一般驗尸這種事情都是交給法醫來做的,田國正在看到狄仁杰親自驗尸的這一幕后滿頭大汗,今天在河邊的時候他就覺得狄仁杰厲害地有些了不得,既然連拼接尸體這種活都能眼不眨心不跳地做完,當時他的心里既是佩服,又是感慨,而當他此時此刻看到狄仁杰拿著一把解剖刀在無頭女尸的身體上開始解剖的時候,田國正終于忍不住轉過頭去了。
他的心里忍不住在想,難怪狄仁杰能做到大唐第一神探,臥槽,哪個捕快能做到這一步啊?
念及此,他心中的那分佩服和感慨,突然變成了一絲敬畏和恐懼。
刀尖從女尸的肌膚上輕輕劃開,劃開的那一瞬間,狄仁杰甚至可以感覺她肌膚的柔軟。
房間里頓時充斥起一股特有的氣味,霸道地鉆進狄仁杰和田國正的鼻腔里,將他們熏的頭皮發麻,那是尸體逐漸腐爛的味道。
刀尖從她的頸部開始向下切,第一根肋骨還沒有骨化。
刀尖繼續向下,一字切開胸腹,脂肪不多,沒有疤痕,沒有懷孕的跡象。
她四肢斷開的地方,長骨參差不齊地從烏黑的肌肉中直棱出來,異常突兀。
分尸的手法相當粗暴,狄仁杰想到。
這種創口表明兇手既沒有經驗,也沒有耐心。
又或許是時間不足,又或許是空間有限,還可能是焦慮所致。
第一現場或許就在某個暗無天日的廚房里,又或是在某個密閉小屋里進行的,狄仁杰于這一瞬間想象到。

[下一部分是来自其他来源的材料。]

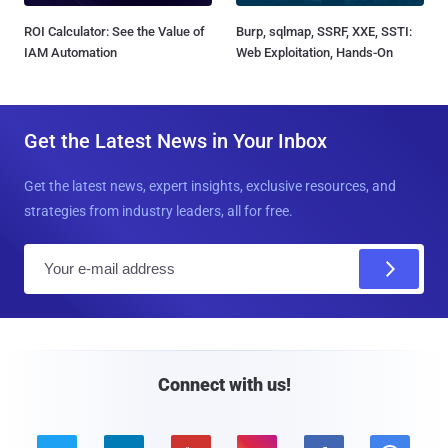
ROI Calculator: See the Value of
Burp, sqlmap, SSRF, XXE, SSTI:
IAM Automation
Web Exploitation, Hands-On
Get the Latest News in Your Inbox
Get the latest news, expert insights, exclusive resources, and
strategies from industry leaders, all for free.
E
m
a
i
l
Connect with us!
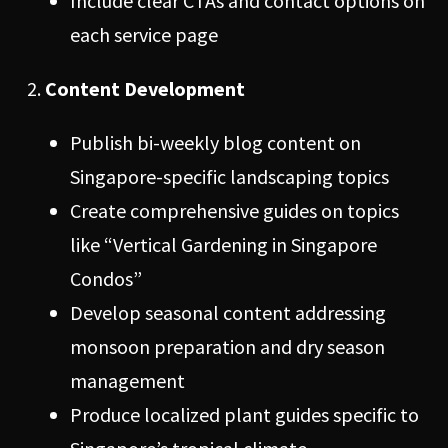
Include clear CTAs and contact options on
each service page
Content Development
Publish bi-weekly blog content on
Singapore-specific landscaping topics
Create comprehensive guides on topics
like “Vertical Gardening in Singapore
Condos”
Develop seasonal content addressing
monsoon preparation and dry season
management
Produce localized plant guides specific to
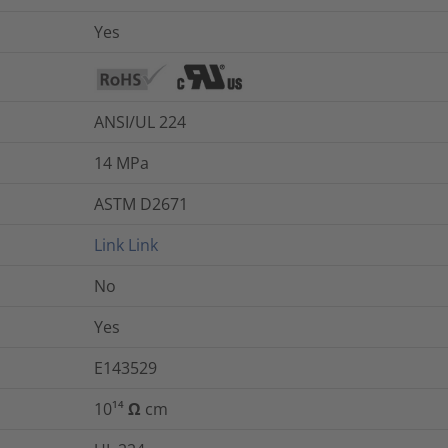
Yes
ANSI/UL 224
14
MPa
ASTM D2671
Link
Link
No
Yes
E143529
10¹⁴ Ω cm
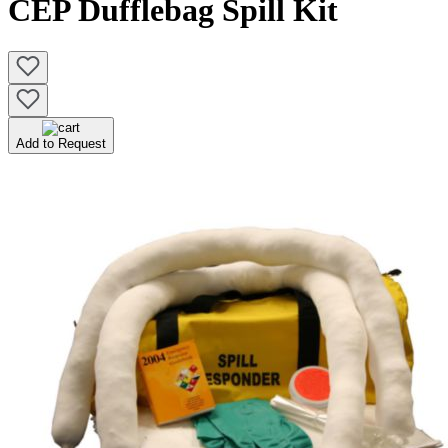
CEP Dufflebag Spill Kit
Add to Request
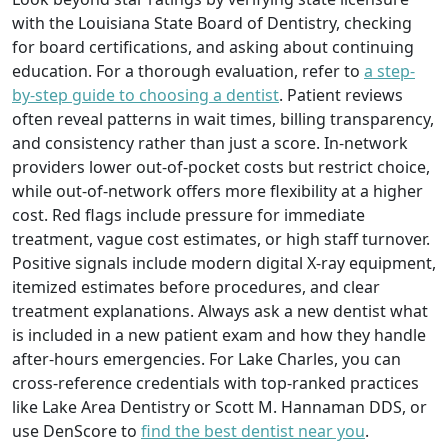
with the Louisiana State Board of Dentistry, checking
for board certifications, and asking about continuing
education. For a thorough evaluation, refer to
a step-
by-step guide to choosing a dentist
. Patient reviews
often reveal patterns in wait times, billing transparency,
and consistency rather than just a score. In-network
providers lower out-of-pocket costs but restrict choice,
while out-of-network offers more flexibility at a higher
cost. Red flags include pressure for immediate
treatment, vague cost estimates, or high staff turnover.
Positive signals include modern digital X-ray equipment,
itemized estimates before procedures, and clear
treatment explanations. Always ask a new dentist what
is included in a new patient exam and how they handle
after-hours emergencies. For Lake Charles, you can
cross-reference credentials with top-ranked practices
like Lake Area Dentistry or Scott M. Hannaman DDS, or
use DenScore to
find the best dentist near you
.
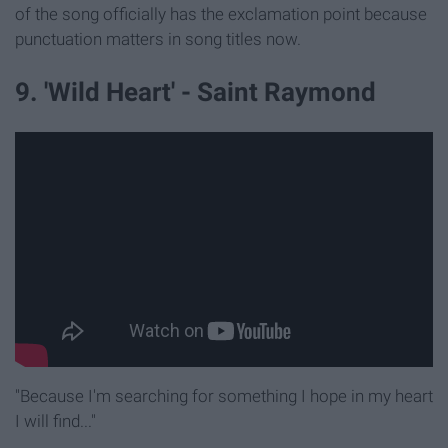
of the song officially has the exclamation point because
punctuation matters in song titles now.
9. 'Wild Heart' - Saint Raymond
"Because I'm searching for something I hope in my heart
I will find..."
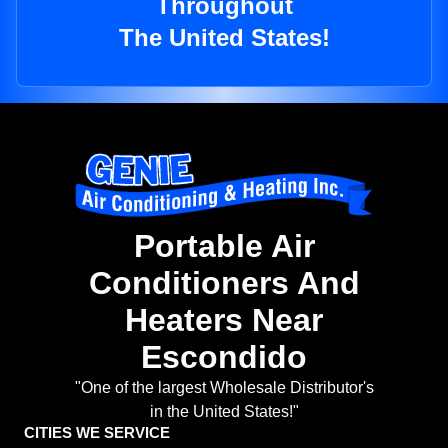
Throughout
The United States!
Portable Air
Conditioners And
Heaters Near
Escondido
"One of the largest Wholesale Distributor's
in the United States!"
CITIES WE SERVICE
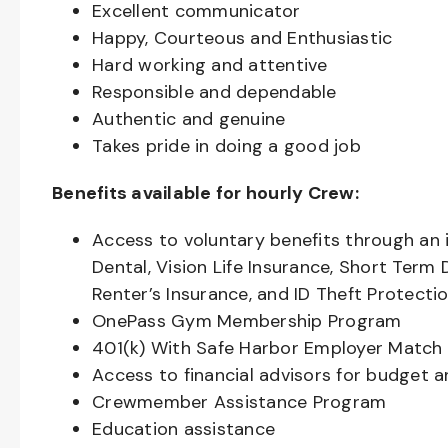
Excellent communicator
Happy, Courteous and Enthusiastic
Hard working and attentive
Responsible and dependable
Authentic and genuine
Takes pride in doing a good job
Benefits available for hourly Crew:
Access to voluntary benefits through an 
Dental, Vision Life Insurance, Short Term 
Renter’s Insurance, and ID Theft Protecti
OnePass Gym Membership Program
401(k) With Safe Harbor Employer Match 
Access to financial advisors for budget 
Crewmember Assistance Program
Education assistance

田國正徹底吐了,無法忍受這一幕,也無法忍受房間里的味道,他走了出去。
狄仁杰戴上了面罩,繼續開始解剖。
“嘩啦”
狄仁杰用力地破開了她的胸腔兩側,膨隆的肺露了出來。
輕輕捻動肺葉的邊緣,細小的氣泡散布,肺葉間還有一些深色淤血,狄仁杰于這一瞬有些恍惚,他忍不住思索了起來。
是窒息死亡的嗎?
狄仁杰的手臂微微顫抖,繼續開始剪,剪開了這具女尸的心包,只見心臟部分上面散布著許多個出血點。
狄仁杰的額頭有汗流了下來,他深深地呼了一口氣。
一個畫面在他的腦海里忽然閃爍了出來。
憤怒的兇手用力掐著她的喉嚨,同時還在搖晃,打擊著她的頭部,她用盡全力掙扎,但力量懸殊,她很快就窒息死了。
狄仁杰擦了擦汗,銀色的刀尖繼續向下。
喉嚨和腸胃里并沒有被下毒的跡象,還找到了一些食物殘渣,進一步佐證了死者不是中毒或者是發失心瘋,而是受到了暴力襲擊,窒息而亡。
狄仁杰閉上眼睛,仿佛能聽到無頭女尸在撕心裂肺的模樣。
狄仁杰開始幻想自己是兇手,一番憤怒的打擊和掐喉之后,發現女人沒了動靜,這個時候怎么辦呢?
直接埋了?
直接逃跑?
直接逃跑的話,尸體很快就會被發現,而線索一點點會被挖出來,自己遲早有一天會落網。
既然沒有埋,代表著兇手大概率不是在什么偏僻的小村莊或者鄉下,而是極有可能就住在某個鬧市里,甚至,此時此刻那個殺人分尸的家伙,正和自己一樣整夜不能入睡,就在襄陽城里某個人滿為患的地方。
狄仁杰繼續開始分析判斷,一個大麻袋是根本不可能裝下一個整個人的,兇手分尸的手法相當粗暴,進一步說明了這起碎尸案顯然是應激性案件,是沒有過多準備,是在較為倉促的狀態下決定分尸的。